A volte ci capita di continuare a conservali nello stesso posto in cui gli avevamo messi la prima volta che ci sono stati regalati. Li lasciamo lì, in qualche circostanza anche per diverso tempo dalla fine della storia (dipende…), senza darci peso (?), cercando di negarlo anche a noi stessi, ma nel nostro inconscio, conosciamo bene le ragioni, magari siamo solo ancora inquietati dalla profonda delusione, dai perché rimasti senza risposta… o ancora, finiscono per rappresentare, come una sorta di metafora, quel  desiderio di una possibile ricongiunzione che dal più profondo, vogliamo continuare ancora a sognare!
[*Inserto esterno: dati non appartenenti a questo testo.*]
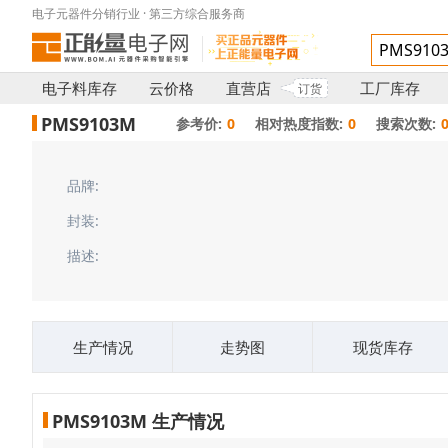
电子元器件分销行业 · 第三方综合服务商
电子料库存
云价格
直营店
工厂库存
订货
PMS9103M
参考价:
0
相对热度指数:
0
搜索次数:
品牌:
封装:
描述:
生产情况
走势图
现货库存
PMS9103M 生产情况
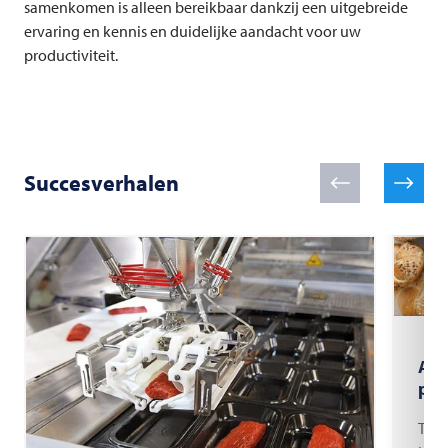
samenkomen is alleen bereikbaar dankzij een uitgebreide
ervaring en kennis en duidelijke aandacht voor uw
productiviteit.
Succesverhalen
Aut
pro
The 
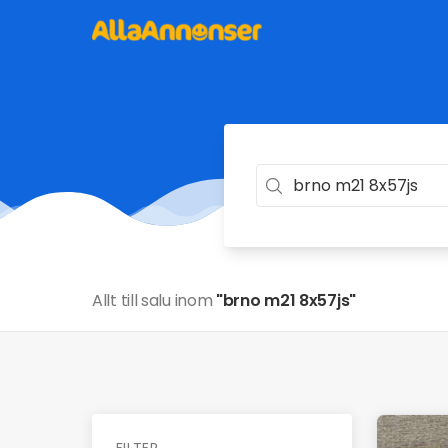
Allt till salu inom
"brno m21 8x57js"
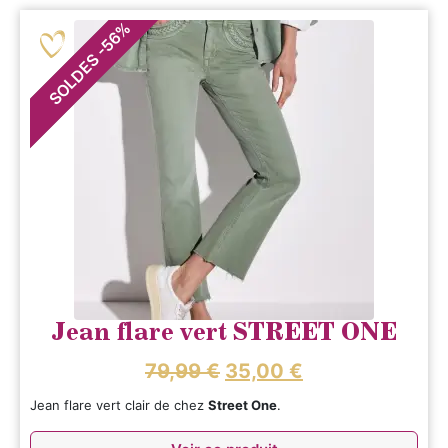
%
56
-
SOLDES
Jean flare vert STREET ONE
79,99
€
35,00
€
Jean flare vert clair de chez
Street One
.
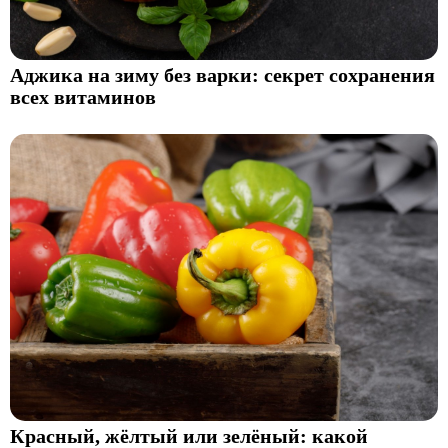
Аджика на зиму без варки: секрет сохранения
всех витаминов
Красный, жёлтый или зелёный: какой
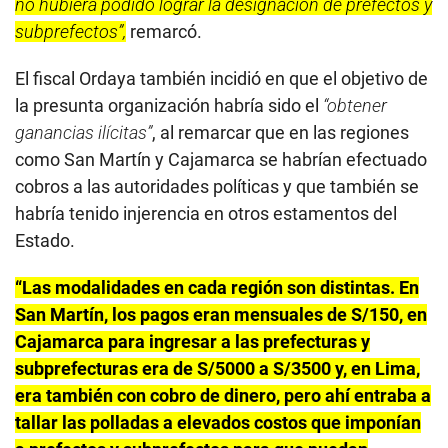
no hubiera podido lograr la designación de prefectos y
subprefectos”,
remarcó.
El fiscal Ordaya también incidió en que el objetivo de
la presunta organización habría sido el
“obtener
ganancias ilícitas”
, al remarcar que en las regiones
como San Martín y Cajamarca se habrían efectuado
cobros a las autoridades políticas y que también se
habría tenido injerencia en otros estamentos del
Estado.
“Las modalidades en cada región son distintas. En
San Martín, los pagos eran mensuales de S/150, en
Cajamarca para ingresar a las prefecturas y
subprefecturas era de S/5000 a S/3500 y, en Lima,
era también con cobro de dinero, pero ahí entraba a
tallar las polladas a elevados costos que imponían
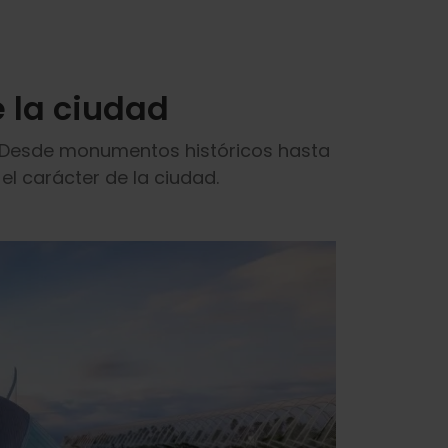
e la ciudad
. Desde monumentos históricos hasta
l carácter de la ciudad.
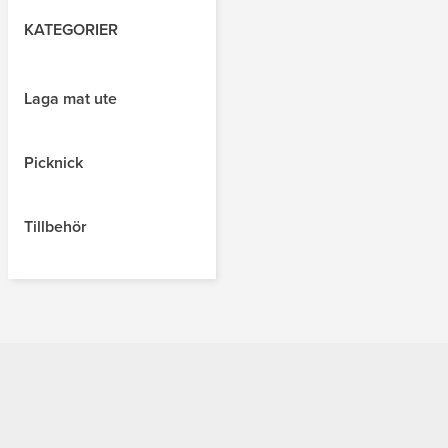
KATEGORIER
Laga mat ute
Picknick
Tillbehör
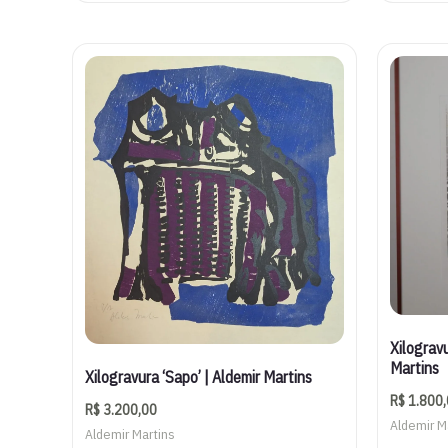
Xilogravu
Martins
Xilogravura ‘Sapo’ | Aldemir Martins
R$
1.800,
R$
3.200,00
Aldemir M
Aldemir Martins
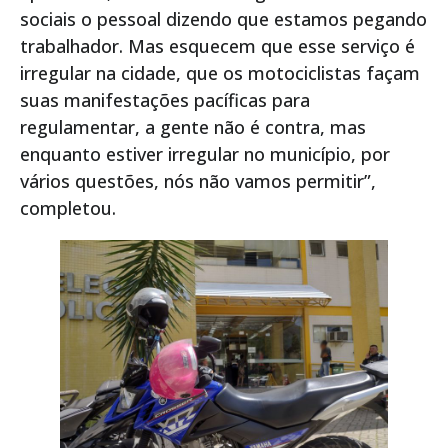
sociais o pessoal dizendo que estamos pegando
trabalhador. Mas esquecem que esse serviço é
irregular na cidade, que os motociclistas façam
suas manifestações pacíficas para
regulamentar, a gente não é contra, mas
enquanto estiver irregular no município, por
vários questões, nós não vamos permitir”,
completou.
E proprio sull’amore ed i peluche, un amico mi ha raccontato una sua vicenda vissuta personalmente:

“Sai, quelle poche volte che ci eravamo incontrati, io non ci avevo fatto mai caso, fino a quando non me lo ha detto lei esplicitamente… In pratica, un peluche che le avevo regalato, lo teneva ancora in macchina, nello stesso posto in cui lo avevamo messo la prima volta. Mi ha detto che era rimasto lì per dire a se stessa quanto sia stata stupida nel credere alle cose che io le avevo detto, accusandomi di cose affatto non vere. Ti confesso di aver provato un senso di tristezza, perché in fondo, forse ancora non aveva capito i veri motivi del mio gesto, del  mio andare via da lei… dall’altro, mi sono chiesto anche: come fai a tenere lì il “mio” peluche anche dopo che ti ho lasciato ed hai provato a ricominciare una storia d’amore con un’altra persona? Ho pensato che magari aveva fatto di nuovo l’amore dentro quell’auto, come lo aveva fatto con me e lui era sempre lì… insomma, vicino a loro…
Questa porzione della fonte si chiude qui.